*** Block opens ***
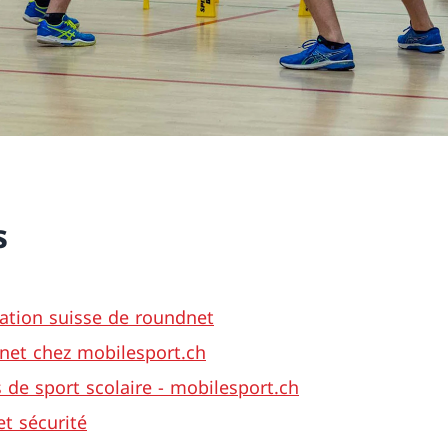
s
ation suisse de roundnet
net chez mobilesport.ch
de sport scolaire - mobilesport.ch
et sécurité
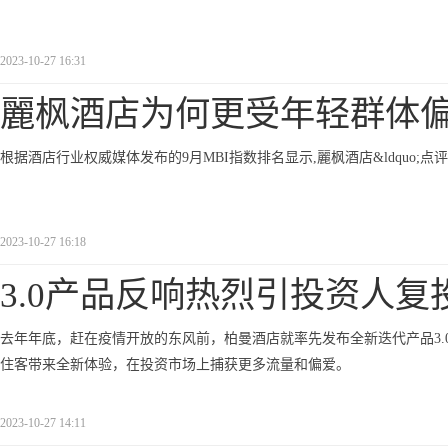
2023-10-27 16:31
麗枫酒店为何更受年轻群体
根据酒店行业权威媒体发布的9月MBI指数排名显示,麗枫酒店&ldquo;点评
2023-10-27 16:18
3.0产品反响热烈引投资人复
去年年底，赶在疫情开放的东风前，柏曼酒店就率先发布全新迭代产品3.
住客带来全新体验，在投资市场上捕获更多流量和偏爱。
2023-10-27 14:11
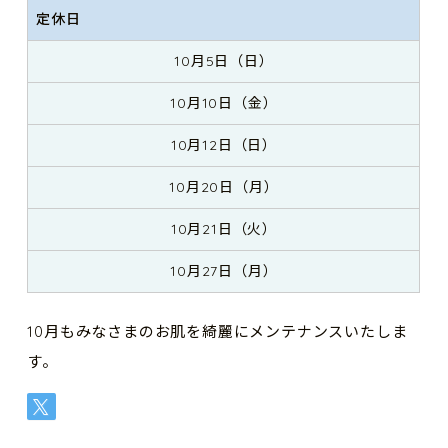
定休日
10月5日（日）
10月10日（金）
10月12日（日）
10月20日（月）
10月21日（火）
10月27日（月）
10月もみなさまのお肌を綺麗にメンテナンスいたしま
す。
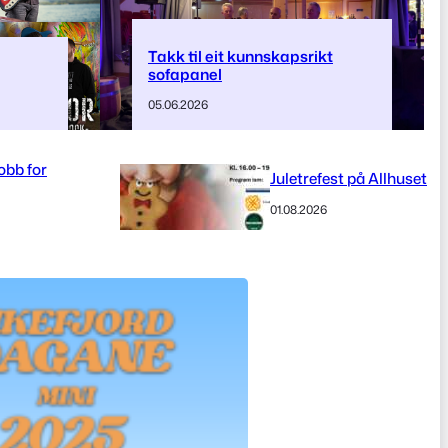
Takk til eit kunnskapsrikt
sofapanel
05.06.2026
bb for
Juletrefest på Allhuset
01.08.2026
*** Block closes ***
Please copy every line in the entries where "mobilesport" appears.

*Solution for this problem*:
net chez mobilesport.ch
de sport scolaire - mobilesport.ch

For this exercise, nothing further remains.